Para ser precisos, mide 200 pies que no caminamos totalmente, pues la bifurcación está antes del final del trayecto. Para nosotros fue más largo que la esperanza de un pobre.

El calor apretó y los nervios, también. No había campana que nos salvara, solo la candidez de Malvin, quien finalmente, junto a Ogden, llegó a la T para dejar su saco y girar.

Salimos sudados y con las caras avinagradas, excepto Malvin. Ogden llevó la peor parte, pues repitió la ruta con el resto de los curiosos-valientes. Buena parte del grupo prefirió disfrutar del atardecer. Pensé en el bombardeo de 1898, en el Guernica de Picasso, que, por cierto, este año cumple sus 80 años, y en la “Madre de las Bombas” que anda dando que hablar y de enterrar.

En las afueras, mirando hacia el mar, destaca la Garita del Diablo, construida entre 1634-1644. Laurie Smith, coordinadora de la excursión, refrescó la memoria de los asistentes con la famosa leyenda. “A los soldados que les tocaba ese puesto se les aparecían mujeres hermosas, los seducían y provocaban su deserción o desaparición”.

Luego de salir del túnel no se necesita leyenda alguna para justificar una deserción. Antes de ir al último túnel, extrañamos a Muñoz, el guía-actor. Tal parece que lo del “extremo” no iba con él. Seguimos hacia la última línea de defensa del castillo.

Este túnel se diseñó con espacios para esconder soldados y otros, para colocar la pólvora. Es de 280 pies de largo, sin contar con los polvorines. Termina en la plaza principal hacia el corazón del castillo.

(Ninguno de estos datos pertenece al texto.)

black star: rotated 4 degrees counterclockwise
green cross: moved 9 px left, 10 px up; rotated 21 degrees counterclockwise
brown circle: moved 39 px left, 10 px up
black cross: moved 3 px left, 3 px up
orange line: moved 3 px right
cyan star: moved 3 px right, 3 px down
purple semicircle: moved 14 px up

Está bien iluminado y su techo es más alto, pero a mitad de camino, hacia la izquierda, hay un calabozo húmedo, insalubre, estrecho y oscuro. Para sorpresa del grupo, encontramos a un barbudo, peludo y desaliñado prisionero, que nos relató que varios capitanes que se rebelaron contra la guardia fueron a tener a este inhóspito recinto. “En una de sus paredes hay cinco pictografías de galeones realizadas por un capitán sevillano hecho prisionero en un motín”, relató el irreconocible Muñoz, esta vez en rol de prisionero.

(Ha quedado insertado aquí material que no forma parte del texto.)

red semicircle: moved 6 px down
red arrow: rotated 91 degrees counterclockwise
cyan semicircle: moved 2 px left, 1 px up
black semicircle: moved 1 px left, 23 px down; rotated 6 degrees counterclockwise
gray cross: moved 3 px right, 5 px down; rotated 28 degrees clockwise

Antes de concluir, Smith nos da nuevas direcciones para salir y nos pide excusas. Eran las 7:00 p.m. y el Castillo San Cristóbal recibiría los invitados a una boda a celebrarse en el monumento histórico. El diseño militar permitió que no tropezáramos con los invitados y menos con los novios. Ahora, en vez de pólvora y cañonazos, sonarían los corchos de los vinos espumosos. Ojalá el amor siempre triunfara sobre la guerra.